La Cour considère que cette mesure est une « analyse automatisée [qui] s’applique de manière globale à l’ensemble des personnes faisant usage des moyens de communications électroniques » et que « les données faisant l’objet de l’analyse automatisée sont susceptibles de révéler la nature des informations consultées en ligne ». La Cour exige ainsi que cette « ingérence particulièrement grave » ne puisse être admise qu’à titre exceptionnel « face à une menace grave pour la sécurité nationale qui s’avère réelle et actuelle ou prévisible » et ce « pendant une période strictement limitée ». Enfin, la mise en œuvre d’une telle mesure doit faire « l’objet d’un contrôle effectif soit par une juridiction, soit par une entité administrative indépendante, dont la décision est dotée d’un effet contraignant ».

Le droit français ne respecte aucune de ces garanties. L’article L851-3 du code de la sécurité intérieure autorise cette mesure de façon générale et par principe, sans être conditionnée à la moindre « menace réelle et actuelle ». Le droit français n’encadre cette mesure dans aucune « période strictement limitée », mais autorise au contraire ces boites noires depuis cinq ans de façon ininterrompue. Enfin, le contrôle de cette mesure a été confié à la CNCTR qui, en droit, n’a aucun pouvoir contraignant.
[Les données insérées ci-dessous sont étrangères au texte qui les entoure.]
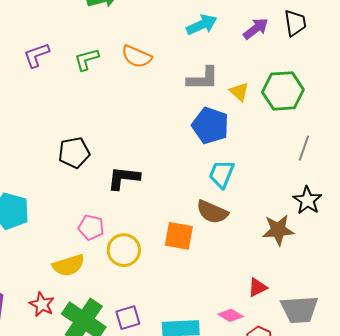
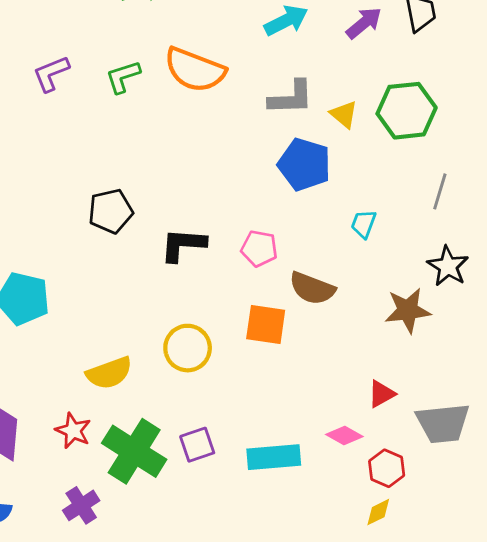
orange semicircle: (137, 57) -> (195, 70), size x1.4
cyan trapezoid: (222, 174) -> (364, 224), moved, size x0.7
pink pentagon: (91, 227) -> (259, 248), moved

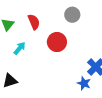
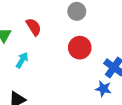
red circle: (57, 42) -> (80, 48), moved

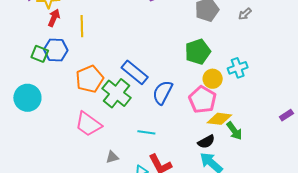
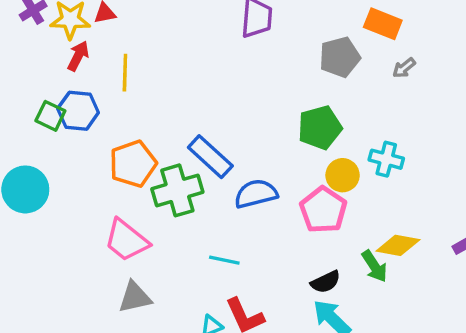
cyan cross: (238, 68) -> (386, 159), turned 30
blue semicircle: (163, 92) -> (256, 194), turned 45
green cross: (117, 93) -> (177, 190), turned 32
yellow diamond: (219, 119) -> (398, 245), moved
gray triangle: (112, 157) -> (135, 297), moved, size x1.5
Le gouvernement a annoncé qu’il corrigerait ces graves manquements dans une prochaine loi sur le renseignement, sans aucune garantie quant au délai ou à la pertinence des ces corrections. Pourtant, les services de renseignement ne cachent pas l’intérêt stratégique particulièrement limité de cette mesure. Dès lors, proroger l’autorisation de cette mesure ne pourrait être compris et décrit que d’une seule façon : la volonté active du législateur de renoncer aux princes de hiérarchie des normes et d’État de droit en matière de surveillance.